Create scientific plots using gnuplot

September 23rd, 2010 | 5 Comments

In the last entry we had mean and standard variation data for five different conditions. Now let us assume that we have only two different conditions, but have measured with three different instruments A, B and C. We have used a ANOVA to verify that the data for the two conditions are significant different. As a result the plot in Fig. 1 should be created.


Fig. 1 Plot the mean and variance of the given data (code to produce this figure)

Therefore we store our data in a format, that can be used by the index command in Gnuplot. Note that the data have two empty lines between the blocks in the real data file:

# mean      std
# A
0.77671    0.20751
0.33354    0.30969
# B
0.64258    0.22984
0.19621    0.22597
# C
0.49500    0.31147
0.14567    0.21857

Now every instrument is stored in a different data block containing both conditions as columns.

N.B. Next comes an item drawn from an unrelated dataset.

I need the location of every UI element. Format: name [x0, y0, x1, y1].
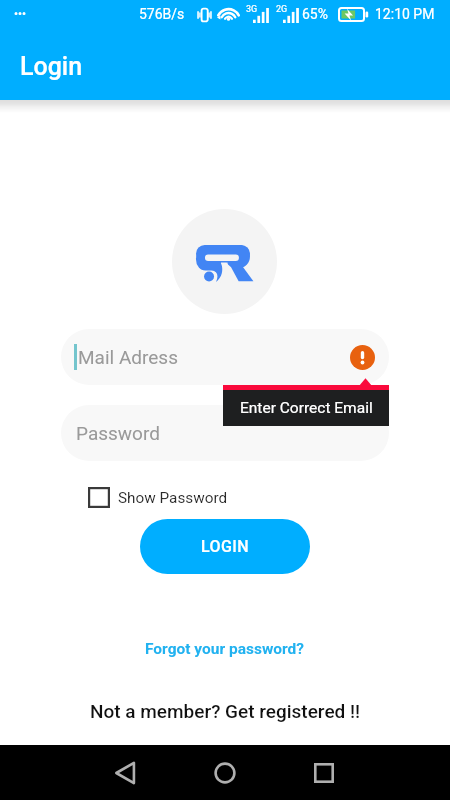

The color definitions and axes settings are done in a similar way as in the previous blog entry. Note that we have to define two more colors for the boxes, because we use three different colors. Also we define a black line to plot the significance indicator (arrow).

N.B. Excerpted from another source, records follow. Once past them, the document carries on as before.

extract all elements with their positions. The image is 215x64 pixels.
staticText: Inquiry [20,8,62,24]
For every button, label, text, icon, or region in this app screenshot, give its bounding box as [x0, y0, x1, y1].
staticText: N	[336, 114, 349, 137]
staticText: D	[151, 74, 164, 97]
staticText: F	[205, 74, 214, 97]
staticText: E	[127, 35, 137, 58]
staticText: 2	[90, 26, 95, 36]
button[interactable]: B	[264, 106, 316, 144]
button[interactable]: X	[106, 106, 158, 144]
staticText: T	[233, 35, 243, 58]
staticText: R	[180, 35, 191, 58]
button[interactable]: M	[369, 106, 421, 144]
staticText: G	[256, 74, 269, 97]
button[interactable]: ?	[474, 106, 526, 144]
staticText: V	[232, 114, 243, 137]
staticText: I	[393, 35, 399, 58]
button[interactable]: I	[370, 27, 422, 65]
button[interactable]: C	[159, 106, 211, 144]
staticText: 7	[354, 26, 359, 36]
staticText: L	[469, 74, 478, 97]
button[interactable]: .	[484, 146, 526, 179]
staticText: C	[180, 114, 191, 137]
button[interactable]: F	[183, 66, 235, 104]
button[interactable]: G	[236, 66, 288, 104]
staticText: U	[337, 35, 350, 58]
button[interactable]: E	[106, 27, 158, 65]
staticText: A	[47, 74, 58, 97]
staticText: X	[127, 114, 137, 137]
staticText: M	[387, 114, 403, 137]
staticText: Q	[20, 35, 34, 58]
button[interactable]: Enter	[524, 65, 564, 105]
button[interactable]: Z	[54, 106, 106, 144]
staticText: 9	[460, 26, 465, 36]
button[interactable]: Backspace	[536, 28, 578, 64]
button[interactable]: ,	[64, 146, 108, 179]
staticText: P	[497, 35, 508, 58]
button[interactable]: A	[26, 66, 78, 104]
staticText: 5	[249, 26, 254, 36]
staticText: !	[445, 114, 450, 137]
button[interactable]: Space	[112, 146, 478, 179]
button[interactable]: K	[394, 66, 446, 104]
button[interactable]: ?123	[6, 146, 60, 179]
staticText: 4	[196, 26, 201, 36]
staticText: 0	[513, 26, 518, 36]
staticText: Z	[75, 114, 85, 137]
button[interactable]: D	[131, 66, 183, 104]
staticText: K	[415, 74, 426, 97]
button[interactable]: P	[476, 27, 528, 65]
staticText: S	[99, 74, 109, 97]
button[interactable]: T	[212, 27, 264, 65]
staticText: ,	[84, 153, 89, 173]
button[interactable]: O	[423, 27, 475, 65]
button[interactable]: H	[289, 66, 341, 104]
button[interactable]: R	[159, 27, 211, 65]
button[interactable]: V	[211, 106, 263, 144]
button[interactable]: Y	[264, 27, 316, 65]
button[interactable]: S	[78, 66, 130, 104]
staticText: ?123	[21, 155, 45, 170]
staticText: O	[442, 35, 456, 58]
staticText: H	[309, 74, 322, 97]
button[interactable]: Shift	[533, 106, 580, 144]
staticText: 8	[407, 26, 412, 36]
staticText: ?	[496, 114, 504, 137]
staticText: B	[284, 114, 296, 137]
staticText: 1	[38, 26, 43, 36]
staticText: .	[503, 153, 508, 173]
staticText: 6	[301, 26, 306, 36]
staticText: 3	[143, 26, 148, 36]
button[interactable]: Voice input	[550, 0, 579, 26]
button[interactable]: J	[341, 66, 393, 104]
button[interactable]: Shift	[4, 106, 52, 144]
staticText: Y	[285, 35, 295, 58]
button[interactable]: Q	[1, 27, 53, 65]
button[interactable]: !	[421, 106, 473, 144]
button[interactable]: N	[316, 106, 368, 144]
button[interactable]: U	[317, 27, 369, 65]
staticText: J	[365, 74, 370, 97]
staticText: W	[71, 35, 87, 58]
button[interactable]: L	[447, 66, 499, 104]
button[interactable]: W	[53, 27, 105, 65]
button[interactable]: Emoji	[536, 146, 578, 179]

set style line 1 lc rgb 'gray30' lt 1 lw 2
set style line 2 lc rgb 'gray40' lt 1 lw 2
set style line 3 lc rgb 'gray70' lt 1 lw 2
set style line 4 lc rgb 'gray90' lt 1 lw 2
set style line 5 lc rgb 'black' lt 1 lw 1.5
set style fill solid 1.0 border rgb 'grey30'

The significance indicator is created by three black arrows and a text label:

# Draw line for significance test
set arrow 1 from 0,1 to 1,1 nohead ls 5
set arrow 2 from 0,1 to 0,0.95 nohead ls 5
set arrow 3 from 1,1 to 1,0.95 nohead ls 5
set label '**' at 0.5,1.05 center

For the plot the index command is used to plot first condition A, then B and then C by using block 0,1, and 2 respectively. The x-position of the boxes for instrument A are slightly shifted to the left, the ones for C to the right by subtracting or adding the value of bs. The value of bs has the width of one box in order to plot the boxes side by side.

# Size of one box
bs = 0.2
# Plot mean with variance (std^2) as boxes with yerrorbar
plot 'statistics.dat' i 0 u ($0-bs):1:($2**2) notitle w yerrorb ls 1, \
     ''               i 0 u ($0-bs):1:(bs) t 'A' w boxes ls 2, \
     ''               i 1 u 0:1:($2**2) notitle w yerrorb ls 1, \
     ''               i 1 u 0:1:(bs) t 'B' w boxes ls 3, \
     ''               i 2 u ($0+bs):1:($2**2) notitle w yerrorb ls 1, \
     ''               i 2 u ($0+bs):1:(bs) t 'C' w boxes ls 4

September 9th, 2010 | No Comments

If we have done a experiment in order to apply a significance test like a ANOVA to our measured data, we are interested in presenting our statistical data in a familiar way.
Let us assume we have the following mean and standard deviation data for five different conditions:

"A"     0.66257     0.41854
"B"     0.70842     0.38418
"C"     0.66733     0.44059
"D"     0.45375     0.52384
"E"     0.43900     0.53116

The results for the last two conditions are significant different from the first ones. Using this data we want to create a plot that looks like the one in Fig. 1.

mean and variance

Fig. 1 Plot the mean and variance of the given data (code to produce this figure)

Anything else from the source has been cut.